Depends on the bus widths of the CPU and memory. In a PC context, with anything other than a really ancient CPU, accesses of up to 32 bit accesses are atomic; 64-bit accesses may or may not be. In the embedded space, many (most?) CPUs are 32 bits wide and there is no provision for anything wider, so your int64_t is guaranteed to be non-atomic.

Answer 3

To add to what has been said so far - another potential concern is caching. CPUs tend to work with the local (on die) memory cache which may or may not be immediately flushed back to the main memory. If the box has more than one CPU, it is possible that another CPU will not see the changes for some time after the modifying CPU made them - unless there is some synchronization command informing all CPUs that they should synchronize their on-die caches. As you can imagine such synchronization can considerably slow the processing down.

Answer 4

Don't forget that the compiler assumes single-thread when optimizing, and this whole thing could just go away.

Answer 5

You said "bit-by-bit" in your question. I don't think any architecture does operations a bit at a time, except with some specialized serial protocol busses. Standard memory read/writes are done with 8, 16, 32, or 64 bits of granularity. So it is POSSIBLE the operation in your example is atomic.

However, the answer is heavily platform dependent.

• It depends on the CPU's capabilities. Can the hardware do an atomic 32-bit operation? Here's a hint: If the variable you are working on is larger than the native register size (e.g. 64-bit int on a 32-bit system), it's definitely NOT atomic.
• It depends on how the compiler generates the machine code. It could have turned your 32-bit variable access into 4x 8-bit memory reads.
• It gets tricky if the address of what you are accessing is not aligned across a machine's natural word boundary. You can hit a a cache fault or page fault.

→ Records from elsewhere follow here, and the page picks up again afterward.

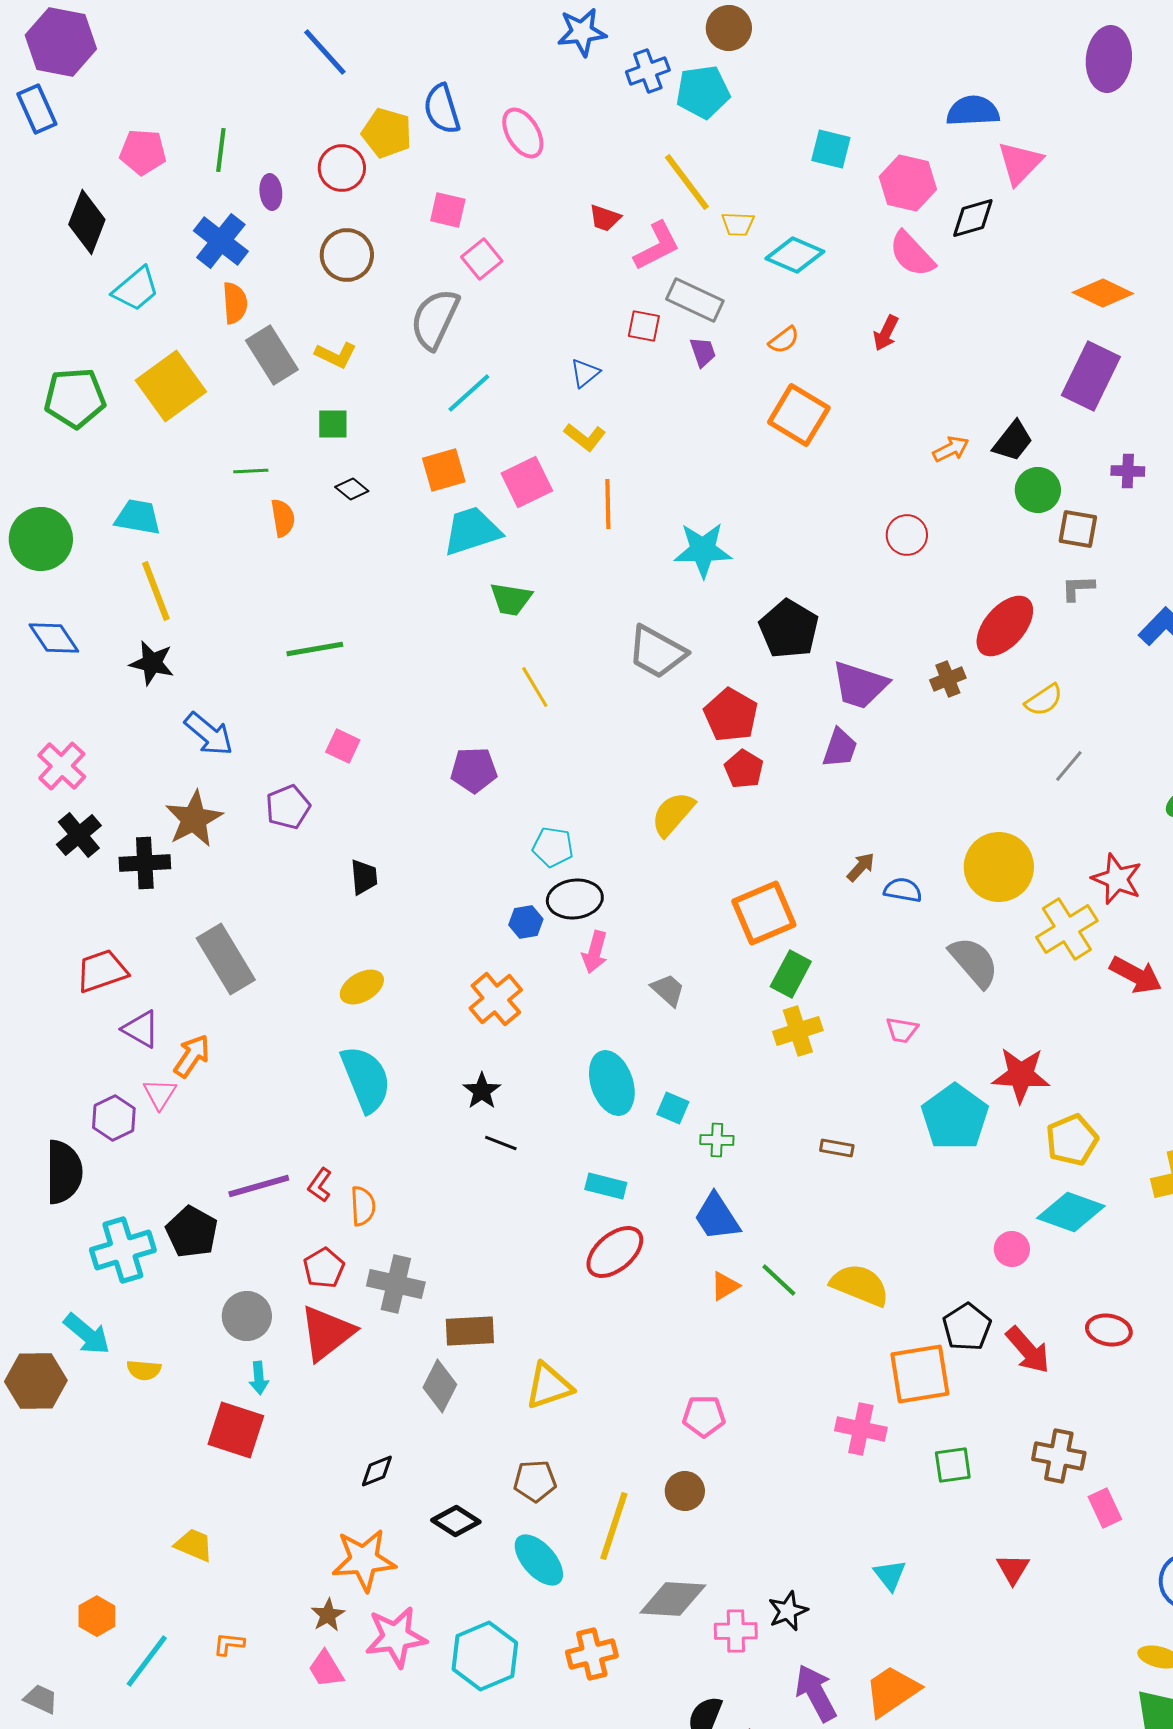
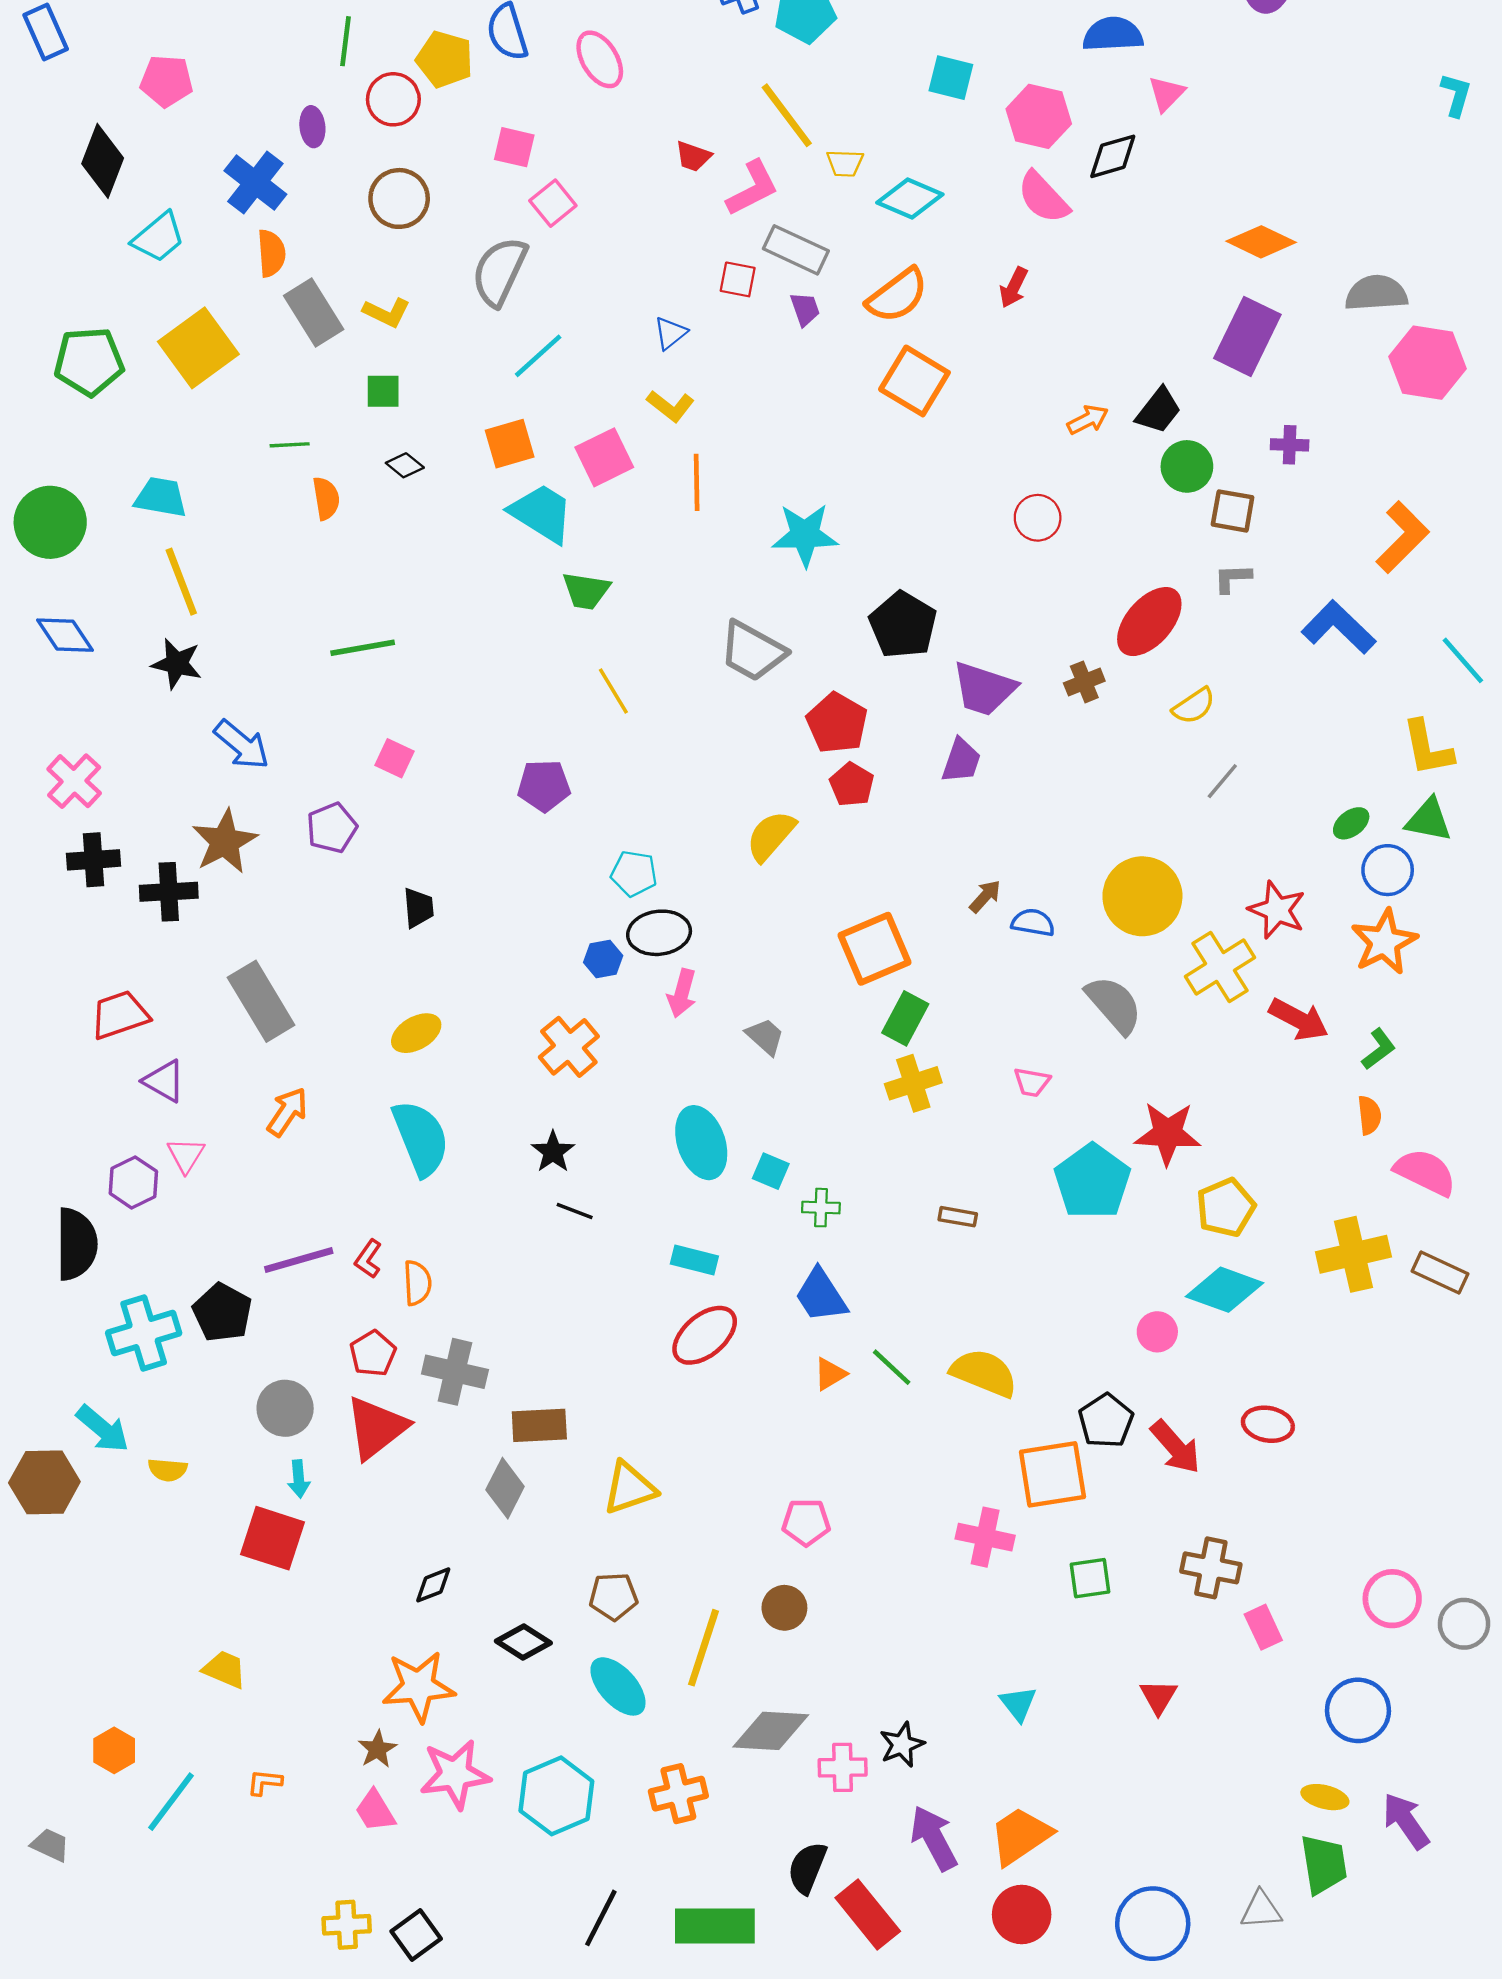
green line: (221, 150) -> (345, 41), moved
pink triangle: (1020, 163) -> (1166, 94), size x0.7
orange semicircle: (784, 340) -> (897, 295), size x1.8
cyan trapezoid: (472, 531) -> (542, 513), turned 50
black cross: (79, 835) -> (93, 860), turned 36
orange arrow: (192, 1056) -> (287, 1112), moved

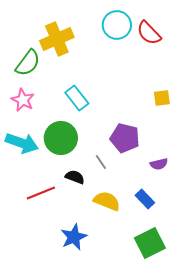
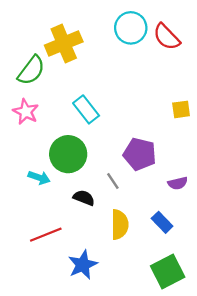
cyan arrow: (22, 143) -> (39, 178), moved, size x0.6
red line: (41, 193) -> (46, 235), moved
yellow semicircle: (107, 201) -> (120, 225), turned 68

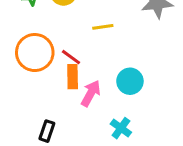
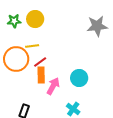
yellow line: (103, 27) -> (32, 46), moved
red line: (71, 57) -> (40, 62), turned -72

It is VERY POSSIBLE that you would see a corrupt or unexpected value using the code example that you posted.

Your platform probably provides some method of doing atomic operations. In the case of a Windows platform, it is via the Interlocked functions. In the case of Linux/Unix, look at the atomic_t type.

Answer 6

POSIX defines the special type sig_atomic_t which guarentees that writes to it are atomic with respect to signals, which will make it also atomic from the point of view of other threads like you want. They don't specifically define an atomic cross-thread type like this, since thread communication is expected to be mediated by mutexes or other sychronization primitives.

Answer 7

Considering modern microprocessors (and ignoring microcontrollers), the 32-bit assignment is atomic, not bit-by-bit.

However, now completely off of your question's topic... the printing thread could still print something that is not expected because of the lack of synchronization in this example, of course, due to instruction reordering and multiple cores each with their own copy of g_uiVal in their caches.